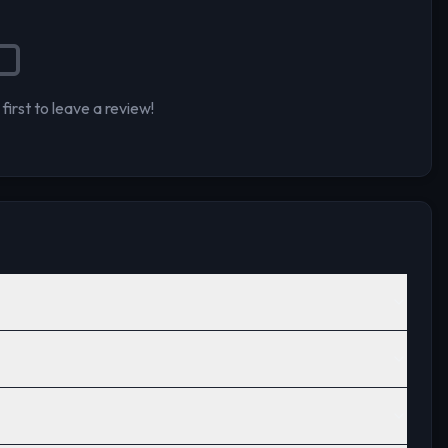
first to leave a review!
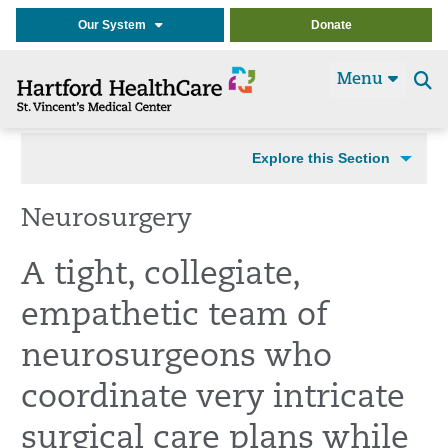
Our System
Donate
Menu
Se
t
Explore this Section
Neurosurgery
A tight, collegiate,
empathetic team of
neurosurgeons who
coordinate very intricate
surgical care plans while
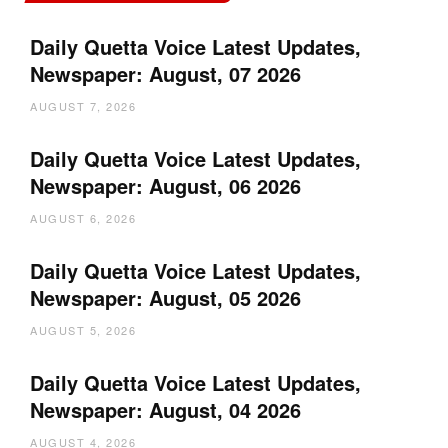
Daily Quetta Voice Latest Updates,
Newspaper: August, 07 2026
AUGUST 7, 2026
Daily Quetta Voice Latest Updates,
Newspaper: August, 06 2026
AUGUST 6, 2026
Daily Quetta Voice Latest Updates,
Newspaper: August, 05 2026
AUGUST 5, 2026
Daily Quetta Voice Latest Updates,
Newspaper: August, 04 2026
AUGUST 4, 2026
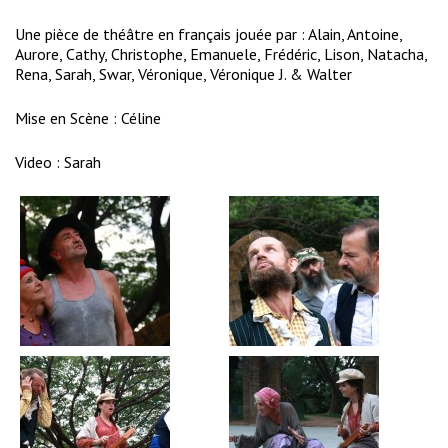
Une pièce de théâtre en français jouée par : Alain, Antoine,
Aurore, Cathy, Christophe, Emanuele, Frédéric, Lison, Natacha,
Rena, Sarah, Swar, Véronique, Véronique J. & Walter
Mise en Scène : Céline
Video :
Sarah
------------------------------
Copy the data word for word, no pictures.

- RESULT OF THE EXERCISE
first to leave a review!
Our System
Donate
Menu
Se
t
Explore this Section
Neurosurgery
A tight, collegiate,
empathetic team of
neurosurgeons who
coordinate very intricate
surgical care plans while
Daily Quetta Voice Latest Updates,
Newspaper: August, 07 2026
AUGUST 7, 2026
Daily Quetta Voice Latest Updates,
Newspaper: August, 06 2026
AUGUST 6, 2026
Daily Quetta Voice Latest Updates,
Newspaper: August, 05 2026
AUGUST 5, 2026
Daily Quetta Voice Latest Updates,
Newspaper: August, 04 2026
AUGUST 4, 2026
Une pièce de théâtre en français jouée par : Alain, Antoine,
Aurore, Cathy, Christophe, Emanuele, Frédéric, Lison, Natacha,
Rena, Sarah, Swar, Véronique, Véronique J. & Walter
Mise en Scène : Céline
Video :
Sarah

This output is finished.